Person re-identification is particularly challenging due to significant appearance changes across separate camera views. In order to re-identify people, a representative human signature should effectively handle differences in illumination, pose and camera parameters. While general appearance-based methods are modelled in Euclidean spaces, it has been argued that some applications in image and video analysis are better modelled via non-Euclidean manifold geometry. To this end, recent approaches represent images as covariance matrices, and interpret such matrices as points on Riemannian manifolds. As direct classification on such manifolds can be difficult, in this paper we propose to represent each manifold point as a vector of similarities to class representers, via a recently introduced form of Bregman matrix divergence known as the Stein divergence. This is followed by using a discriminative mapping of similarity vectors for final classification. The use of similarity vectors is in contrast to the traditional approach of embedding manifolds into tangent spaces, which can suffer from representing the manifold structure inaccurately. Comparative evaluations on benchmark ETHZ and iLIDS datasets for the person re-identification task show that the proposed approach obtains better performance than recent techniques such as Histogram Plus Epitome, Partial Least Squares, and Symmetry-Driven Accumulation of Local Features.
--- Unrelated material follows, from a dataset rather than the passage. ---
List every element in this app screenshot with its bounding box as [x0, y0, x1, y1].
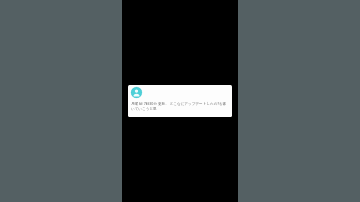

Index Terms— surveillance, person re-identification, manifolds.

1. INTRODUCTION

Person re-identification is the process of matching persons across non-overlapping camera views in diverse locations. Within the context of surveillance, re-identification needs to function with a large set of candidates and be robust to pose changes, occlusions of body parts, low resolution and illumination variations. The issues can be compounded, making a person difficult to recognise even by human observers (see Fig. 1 for examples). Compared to classical biometric cues (eg. face, gait) which may not be reliable due to non-frontality, low resolution and/or low frame-rate, person re-identification approaches typically use the entire body.

While appearance based person re-identification methods are generally modelled in Euclidean spaces [8, 11, 24], it has been argued that some applications in image and video analysis are better modelled on non-Euclidean manifold geometry [28]. To this end, recent approaches represent images as covariance matrices [3], and interpret such matrices as points on Riemannian manifolds [12,28]. A popular way of analysing manifolds is to embed them into tangent spaces, which are Euclidean spaces. This process which can be interpreted as warping the feature space [27]. Embedding manifolds is not without problems, as pairwise distances between arbitrary points on a tangent space may not represent the structure of the manifold accurately [12,13].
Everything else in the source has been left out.